Recently I am reading books about trees, which are data structures that can be used to stored data elements. Among various types of trees, balanced binary search tree (I will use BBST for short in this post) is a notable one. The time complexity of BBST for insertion, deletion and search are all O(logN).
Firstly, BBST is a binary tree. Every node in the tree has two children, one pointing to the left subtree and one pointing to the right subtree. It also contains one data element.
Secondly, BBST is a binary search tree. Every node in the tree contains the data element that is larger than all the data elements contained in the left subtree, and is smaller than all the data elements contained in the right subtree. This kind of data structure can greatly reduce the effort that is used to search a data element.
Thirdly, BBST is a balanced binary tree. The difference between the heights of the left and right subtree of every node is not more than a fixed value. This can prevent the binary tree from becoming a linked list, which can largely reduce the efficiency of the data structure operation, e.g. insert, delete and search.

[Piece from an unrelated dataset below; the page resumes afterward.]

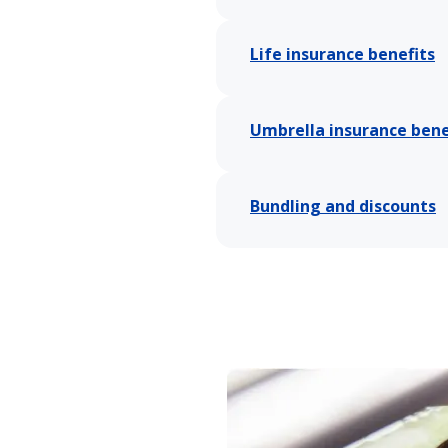
Life insurance benefits
Umbrella insurance bene
Bundling and discounts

AVLTree and RedBlackTree are two popular BBST. Every node in AVLTree contains the height of the node. The difference between the heights of the left and right subtree of every node in AVLTree is not allowed to be more than one. This rule enforces the balance of the AVLTree. The search operation in AVLTree will only take one top-down pass through the tree. However, the insertion and deletion operation in AVLTree will first take one top-down pass through the tree to insert or delete the node, then take another down-top pass through the tree to calculate and update the height of each passed node, and rotate the tree if needed. This extra down-top pass will cause a little penalty in performance. Because of the relatively strict balance characteristics of the AVLTree, the search operation will be very efficient. Let’s assume there are 1,000,000 elements in the AVLTree. The height of the AVLTree is about 20. It will be very efficient to find an element in the AVLTree.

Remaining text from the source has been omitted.